Several smaller African nations saw even more dramatic growth: Algeria’s solar imports increased 33-fold, Zambia’s eightfold and Botswana’s sevenfold.
In some cases, however, rapid solar adoption is creating unforeseen challenges. In Afghanistan, for instance, widespread use of solar-powered water pumps is lowering the water table, threatening long-term access to groundwater. A study by Dr David Mansfield and satellite data firm Alcis warns that parts of the country could run dry within five to ten years, putting millions of livelihoods at risk.
Adair Turner, chair of the UK’s Energy Transitions Commission, said countries in the global “sun belt” and “wind belt” face very different energy challenges.

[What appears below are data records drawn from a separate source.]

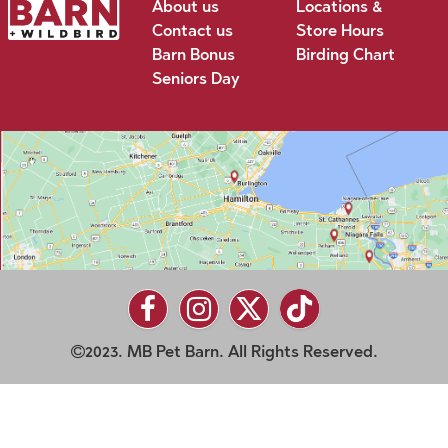
About us
Locations &
Contact us
Store Hours
Barn Bonus
Birding Chart
Seniors Day
2023. MB Pet Barn. All Rights Reserved.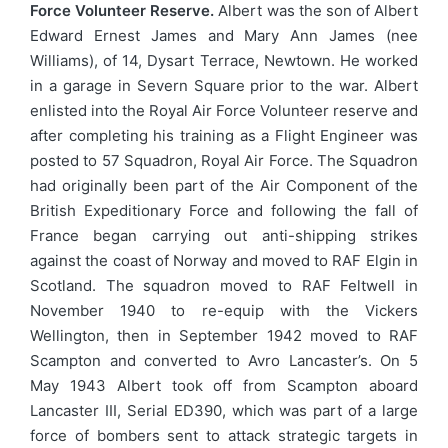
Force Volunteer Reserve.
Albert was the son of Albert
Edward Ernest James and Mary Ann James (nee
Williams), of 14, Dysart Terrace, Newtown. He worked
in a garage in Severn Square prior to the war. Albert
enlisted into the Royal Air Force Volunteer reserve and
after completing his training as a Flight Engineer was
posted to 57 Squadron, Royal Air Force. The Squadron
had originally been part of the Air Component of the
British Expeditionary Force and following the fall of
France began carrying out anti-shipping strikes
against the coast of Norway and moved to RAF Elgin in
Scotland. The squadron moved to RAF Feltwell in
November 1940 to re-equip with the Vickers
Wellington, then in September 1942 moved to RAF
Scampton and converted to Avro Lancaster’s. On 5
May 1943 Albert took off from Scampton aboard
Lancaster III, Serial ED390, which was part of a large
force of bombers sent to attack strategic targets in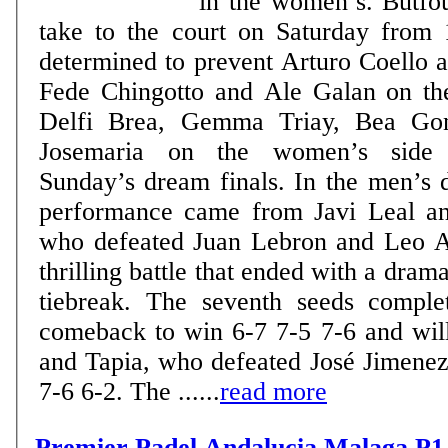
in the women’s. Butfou
take to the court on Saturday from 
determined to prevent Arturo Coello 
Fede Chingotto and Ale Galan on th
Delfi Brea, Gemma Triay, Bea Gon
Josemaria on the women’s side 
Sunday’s dream finals. In the men’s draw, the standout
performance came from Javi Leal an
who defeated Juan Lebron and Leo A
thrilling battle that ended with a drama
tiebreak. The seventh seeds comple
comeback to win 6-7 7-5 7-6 and wil
and Tapia, who defeated José Jimene
7-6 6-2. The ......
read more
Premier Padel Andalucia Malaga P1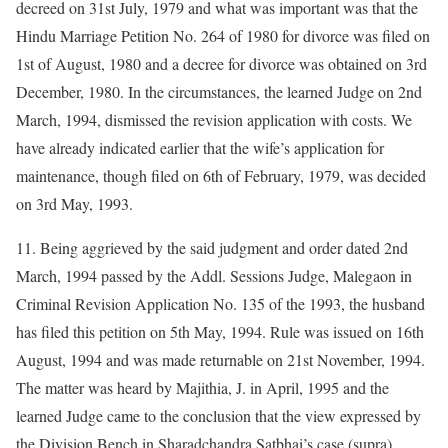
decreed on 31st July, 1979 and what was important was that the
Hindu Marriage Petition No. 264 of 1980 for divorce was filed on
1st of August, 1980 and a decree for divorce was obtained on 3rd
December, 1980. In the circumstances, the learned Judge on 2nd
March, 1994, dismissed the revision application with costs. We
have already indicated earlier that the wife’s application for
maintenance, though filed on 6th of February, 1979, was decided
on 3rd May, 1993.
11. Being aggrieved by the said judgment and order dated 2nd
March, 1994 passed by the Addl. Sessions Judge, Malegaon in
Criminal Revision Application No. 135 of the 1993, the husband
has filed this petition on 5th May, 1994. Rule was issued on 16th
August, 1994 and was made returnable on 21st November, 1994.
The matter was heard by Majithia, J. in April, 1995 and the
learned Judge came to the conclusion that the view expressed by
the Division Bench in Sharadchandra Satbhai’s case (supra)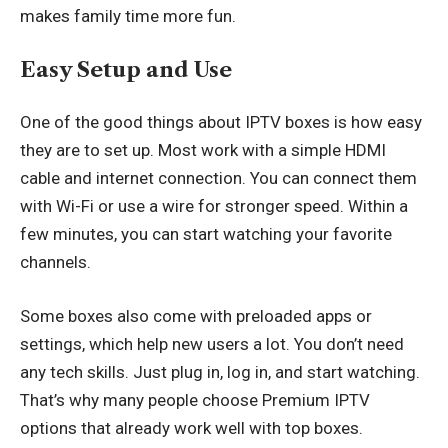
makes family time more fun.
Easy Setup and Use
One of the good things about IPTV boxes is how easy
they are to set up. Most work with a simple HDMI
cable and internet connection. You can connect them
with Wi-Fi or use a wire for stronger speed. Within a
few minutes, you can start watching your favorite
channels.
Some boxes also come with preloaded apps or
settings, which help new users a lot. You don’t need
any tech skills. Just plug in, log in, and start watching.
That’s why many people choose Premium IPTV
options that already work well with top boxes.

Sun belt nations – spanning much of Asia, Africa and Latin America – require large amounts of daytime electricity for cooling. These countries can significantly cut energy costs by switching to solar power supported by increasingly affordable battery storage.
By contrast, wind belt nations such as the UK face steeper hurdles. Wind turbine prices have fallen by only about one-third over the past decade, far less than solar costs, while higher interest rates have driven up borrowing and installation costs for new wind farms.
Balancing supply is also more difficult: extended periods of low wind in winter require backup power sources that batteries alone cannot yet provide, making such systems more expensive to operate.
Yet wherever one looks, China’s dominance in clean technology remains unmatched. New data from Ember shows that in August 2025, China’s clean tech exports reached a record $20 billion, driven by soaring sales of electric vehicles (up 26%) and batteries (up 23%). Together, those exports are now worth more than twice the value of China’s solar panel trade.